Desnoyers could not but think of the loss of life that this must represent. Julio’s fate, however, gave him no uneasiness, for his son was not in that part of the front. But yesterday he had received a letter from him, dated the week before; they all took about that length of time to reach him. Sub-lieutenant Desnoyers was as blithe and reckless as ever. They were going to promote him again—he was among those proposed for the Legion d’Honneur. These facts intensified Don Marcelo’s vision of himself as the father of a general as young as those of the revolution; and as he contemplated the daubs and sketches around him, he marvelled at the extraordinary way in which the war had twisted his son’s career.
On his way home, he passed Marguerite Laurier dressed in mourning. The senator had told him a few days before that her brother, the artilleryman, had just been killed at Verdun.
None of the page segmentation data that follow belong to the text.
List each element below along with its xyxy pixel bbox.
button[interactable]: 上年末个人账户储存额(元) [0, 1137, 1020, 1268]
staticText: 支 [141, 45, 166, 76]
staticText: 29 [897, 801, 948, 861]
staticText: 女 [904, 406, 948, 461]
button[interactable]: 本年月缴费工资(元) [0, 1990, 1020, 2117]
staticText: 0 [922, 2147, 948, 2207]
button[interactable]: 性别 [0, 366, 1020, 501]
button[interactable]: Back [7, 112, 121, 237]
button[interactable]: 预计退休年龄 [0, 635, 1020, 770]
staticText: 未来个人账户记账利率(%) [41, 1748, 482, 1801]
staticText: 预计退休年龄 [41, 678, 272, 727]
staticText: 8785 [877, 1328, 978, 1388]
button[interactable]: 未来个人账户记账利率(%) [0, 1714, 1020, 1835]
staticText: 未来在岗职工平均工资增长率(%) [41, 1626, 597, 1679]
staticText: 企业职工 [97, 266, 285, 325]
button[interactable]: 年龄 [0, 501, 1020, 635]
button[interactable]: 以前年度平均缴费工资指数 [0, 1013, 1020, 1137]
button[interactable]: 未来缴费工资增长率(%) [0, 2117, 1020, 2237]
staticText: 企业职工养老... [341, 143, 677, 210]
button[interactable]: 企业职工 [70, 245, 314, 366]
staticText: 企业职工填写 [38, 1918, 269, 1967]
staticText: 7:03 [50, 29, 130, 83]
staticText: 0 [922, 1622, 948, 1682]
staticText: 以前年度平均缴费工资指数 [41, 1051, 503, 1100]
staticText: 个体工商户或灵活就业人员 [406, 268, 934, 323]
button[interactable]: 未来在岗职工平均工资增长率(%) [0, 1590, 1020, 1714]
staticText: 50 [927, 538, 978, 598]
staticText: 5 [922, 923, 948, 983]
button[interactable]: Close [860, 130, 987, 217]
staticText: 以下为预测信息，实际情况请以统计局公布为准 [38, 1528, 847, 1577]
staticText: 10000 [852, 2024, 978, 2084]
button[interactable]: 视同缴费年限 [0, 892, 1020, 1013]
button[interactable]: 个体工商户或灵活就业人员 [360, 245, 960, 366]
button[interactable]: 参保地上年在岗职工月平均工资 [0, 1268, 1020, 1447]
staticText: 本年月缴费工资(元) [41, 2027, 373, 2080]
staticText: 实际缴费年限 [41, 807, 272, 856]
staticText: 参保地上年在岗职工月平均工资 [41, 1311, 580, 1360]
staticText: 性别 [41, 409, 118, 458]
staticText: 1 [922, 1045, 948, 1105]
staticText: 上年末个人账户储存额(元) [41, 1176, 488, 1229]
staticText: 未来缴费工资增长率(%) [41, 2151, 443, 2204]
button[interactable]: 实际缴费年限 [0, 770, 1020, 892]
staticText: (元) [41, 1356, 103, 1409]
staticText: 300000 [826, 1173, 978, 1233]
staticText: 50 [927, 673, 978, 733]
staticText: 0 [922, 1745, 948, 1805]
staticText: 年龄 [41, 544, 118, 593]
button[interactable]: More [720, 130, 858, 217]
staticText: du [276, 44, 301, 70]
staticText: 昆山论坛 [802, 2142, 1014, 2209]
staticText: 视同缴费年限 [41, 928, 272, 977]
“How many are falling!” he said mournfully to himself. “How hard it will be for his poor mother!”
But he smiled immediately after at the thought of those to be born. Never before had the people been so occupied in accelerating their reproduction. Even Madame Laurier now showed with pride the very visible curves of her approaching maternity, and Desnoyers noted sympathetically the vital volume apparent beneath her long mourning veil. Again he thought of Julio, without taking into account the flight of time. He felt as interested in the little newcomer as though he were in some way related to it, and he promised himself to aid generously the Laurier baby if he ever had the opportunity.
On entering his house, he was met in the hall by Dona Luisa, who told him that Lacour was waiting for him.
“Very good!” he responded gaily. “Let us see what our illustrious father-in-law has to say.”
His good wife was uneasy. She had felt alarmed without knowing exactly why at the senator’s solemn appearance; with that feminine instinct which perforates all masculine precautions, she surmised some hidden mission. She had noticed, too, that Rene and his father were talking together in a low tone, with repressed emotion.
Moved by an irresistible impulse, she hovered near the closed door, hoping to hear something definite. Her wait was not long.
Suddenly a cry . . . a groan . . . the groan that can come only from a body from which all vitality is escaping.
And Dona Luisa rushed in just in time to support her husband as he was falling to the floor.